WHAT THE EXERCISE ASKS:
Scan the data below. Pull out each line where "Power" occurs.

EXERCISE DATA:
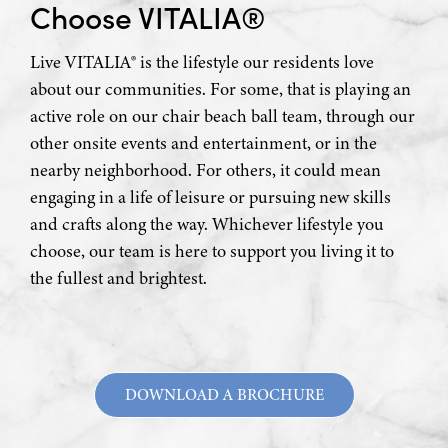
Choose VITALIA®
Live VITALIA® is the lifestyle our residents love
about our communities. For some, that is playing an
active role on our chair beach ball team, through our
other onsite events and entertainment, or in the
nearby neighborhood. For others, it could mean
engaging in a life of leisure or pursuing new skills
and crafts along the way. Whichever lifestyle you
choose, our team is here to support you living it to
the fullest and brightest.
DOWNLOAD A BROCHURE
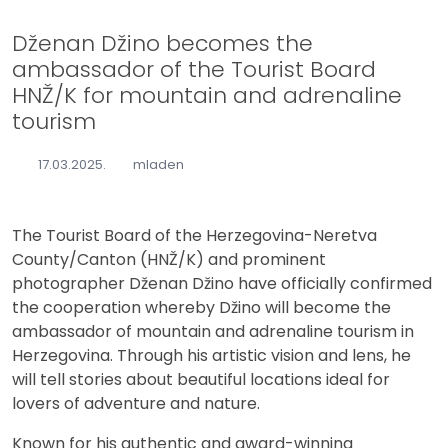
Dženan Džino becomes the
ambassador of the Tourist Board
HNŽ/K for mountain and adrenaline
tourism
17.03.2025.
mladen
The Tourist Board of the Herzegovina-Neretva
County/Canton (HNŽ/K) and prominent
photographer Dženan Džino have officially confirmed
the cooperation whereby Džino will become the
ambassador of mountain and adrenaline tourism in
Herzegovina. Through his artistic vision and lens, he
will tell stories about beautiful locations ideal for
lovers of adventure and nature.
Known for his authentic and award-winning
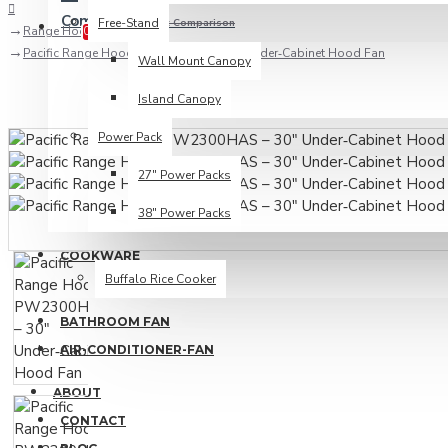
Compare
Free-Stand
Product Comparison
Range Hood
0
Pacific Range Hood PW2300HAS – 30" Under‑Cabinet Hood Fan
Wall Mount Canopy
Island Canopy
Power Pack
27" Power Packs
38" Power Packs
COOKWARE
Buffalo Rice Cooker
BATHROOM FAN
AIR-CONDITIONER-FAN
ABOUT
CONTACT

--

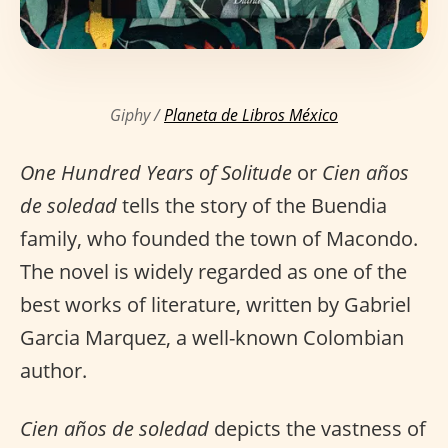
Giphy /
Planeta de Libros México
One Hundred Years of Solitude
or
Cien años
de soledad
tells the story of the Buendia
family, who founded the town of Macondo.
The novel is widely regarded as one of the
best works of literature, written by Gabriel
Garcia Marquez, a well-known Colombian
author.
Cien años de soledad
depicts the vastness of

RESULT BELOW:
Power Pack
27" Power Packs
38" Power Packs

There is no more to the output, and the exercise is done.